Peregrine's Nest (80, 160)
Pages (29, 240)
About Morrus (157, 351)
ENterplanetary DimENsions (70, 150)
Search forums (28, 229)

What you have to do ▸
No line may be left out; the records are to be transcribed in full.

Answer section ▸
Peregrine's Nest (80, 160)
Pages (29, 240)
About Morrus (157, 351)
ENterplanetary DimENsions (70, 150)
Search forums (28, 229)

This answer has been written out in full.